Problem: Can you copy out the data exactly? Leave the images out.
:: Data under study ::
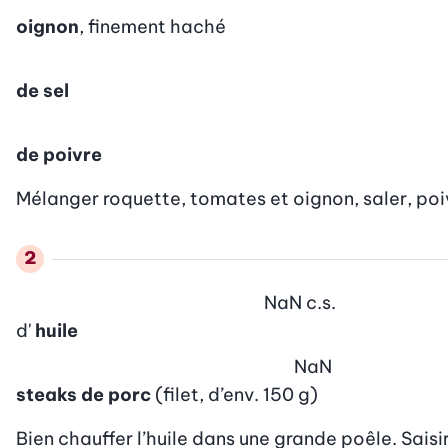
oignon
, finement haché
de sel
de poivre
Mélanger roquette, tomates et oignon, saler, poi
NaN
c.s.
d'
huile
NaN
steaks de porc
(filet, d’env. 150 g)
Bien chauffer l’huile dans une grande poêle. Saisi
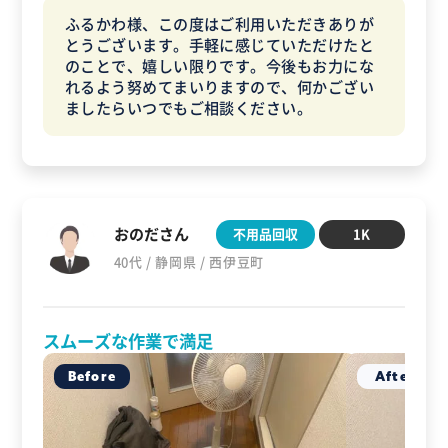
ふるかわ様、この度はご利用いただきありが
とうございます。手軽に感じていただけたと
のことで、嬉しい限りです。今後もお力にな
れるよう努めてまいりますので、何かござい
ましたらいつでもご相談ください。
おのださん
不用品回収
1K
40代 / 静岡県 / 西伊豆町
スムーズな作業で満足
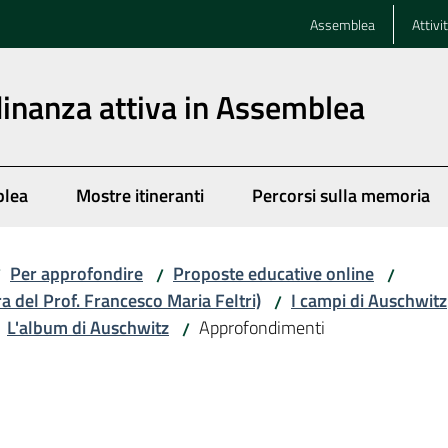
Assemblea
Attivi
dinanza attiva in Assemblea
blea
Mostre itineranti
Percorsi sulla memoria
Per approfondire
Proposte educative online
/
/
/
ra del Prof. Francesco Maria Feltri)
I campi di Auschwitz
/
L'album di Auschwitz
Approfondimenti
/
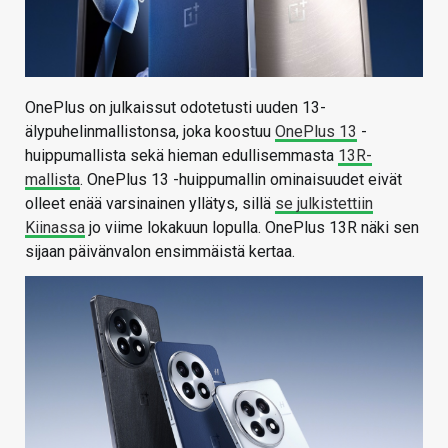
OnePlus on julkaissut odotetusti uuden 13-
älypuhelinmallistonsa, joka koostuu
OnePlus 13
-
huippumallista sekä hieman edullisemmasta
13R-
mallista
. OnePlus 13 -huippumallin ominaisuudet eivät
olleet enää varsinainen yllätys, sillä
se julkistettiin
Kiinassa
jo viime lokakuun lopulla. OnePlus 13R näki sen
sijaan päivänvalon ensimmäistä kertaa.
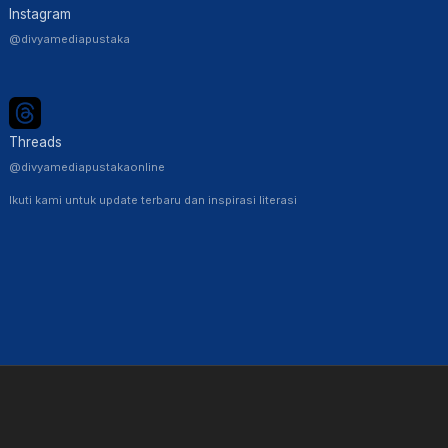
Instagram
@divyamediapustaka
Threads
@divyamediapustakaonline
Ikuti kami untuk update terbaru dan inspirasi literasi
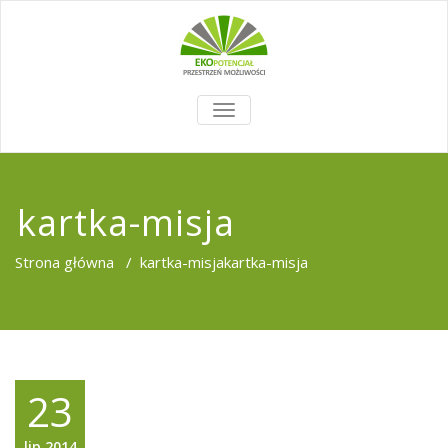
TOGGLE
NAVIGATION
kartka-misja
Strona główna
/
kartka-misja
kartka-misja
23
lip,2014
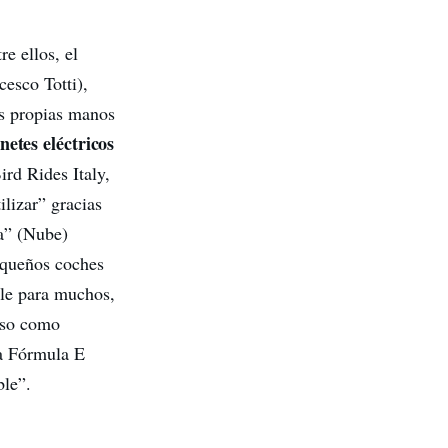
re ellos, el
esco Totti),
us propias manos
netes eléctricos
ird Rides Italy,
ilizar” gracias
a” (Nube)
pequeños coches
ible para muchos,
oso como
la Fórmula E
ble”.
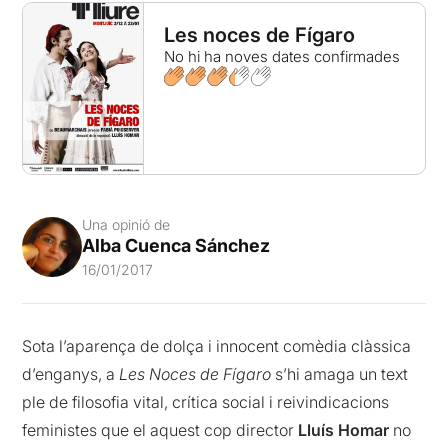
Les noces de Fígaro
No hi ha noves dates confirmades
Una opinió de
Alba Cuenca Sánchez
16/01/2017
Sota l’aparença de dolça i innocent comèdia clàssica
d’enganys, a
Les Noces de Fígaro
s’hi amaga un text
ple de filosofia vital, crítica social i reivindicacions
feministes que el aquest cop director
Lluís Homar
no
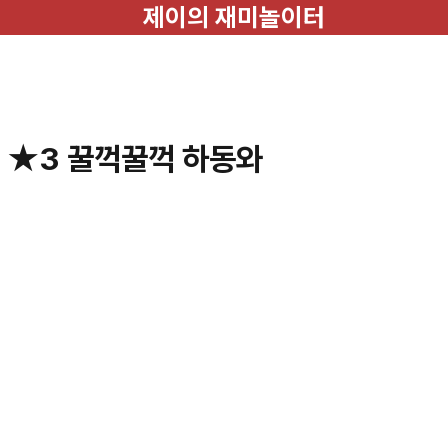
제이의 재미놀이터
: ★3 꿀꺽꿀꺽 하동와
:::
Worked solution:
oignon
, finement haché
de sel
de poivre
Mélanger roquette, tomates et oignon, saler, poi
NaN
c.s.
d'
huile
NaN
steaks de porc
(filet, d’env. 150 g)
Bien chauffer l’huile dans une grande poêle. Saisi
ふるかわ様、この度はご利用いただきありが
とうございます。手軽に感じていただけたと
のことで、嬉しい限りです。今後もお力にな
れるよう努めてまいりますので、何かござい
ましたらいつでもご相談ください。
おのださん
不用品回収
1K
40代 / 静岡県 / 西伊豆町
スムーズな作業で満足
Assemblea
Attivi
dinanza attiva in Assemblea
blea
Mostre itineranti
Percorsi sulla memoria
Per approfondire
Proposte educative online
/
/
/
ra del Prof. Francesco Maria Feltri)
I campi di Auschwitz
/
L'album di Auschwitz
Approfondimenti
/
OnePlus on julkaissut odotetusti uuden 13-
älypuhelinmallistonsa, joka koostuu
OnePlus 13
-
huippumallista sekä hieman edullisemmasta
13R-
mallista
. OnePlus 13 -huippumallin ominaisuudet eivät
olleet enää varsinainen yllätys, sillä
se julkistettiin
Kiinassa
jo viime lokakuun lopulla. OnePlus 13R näki sen
sijaan päivänvalon ensimmäistä kertaa.
Instagram
@divyamediapustaka
Threads
@divyamediapustakaonline
Ikuti kami untuk update terbaru dan inspirasi literasi
TOGGLE
NAVIGATION
kartka-misja
Strona główna
/
kartka-misja
kartka-misja
23
lip,2014
re ellos, el
esco Totti),
us propias manos
netes eléctricos
ird Rides Italy,
ilizar” gracias
a” (Nube)
pequeños coches
ible para muchos,
oso como
la Fórmula E
ble”.
Les noces de Fígaro
No hi ha noves dates confirmades
Una opinió de
Alba Cuenca Sánchez
16/01/2017
Sota l’aparença de dolça i innocent comèdia clàssica
d’enganys, a
Les Noces de Fígaro
s’hi amaga un text
ple de filosofia vital, crítica social i reivindicacions
feministes que el aquest cop director
Lluís Homar
no
제이의 재미놀이터
: ★3 꿀꺽꿀꺽 하동와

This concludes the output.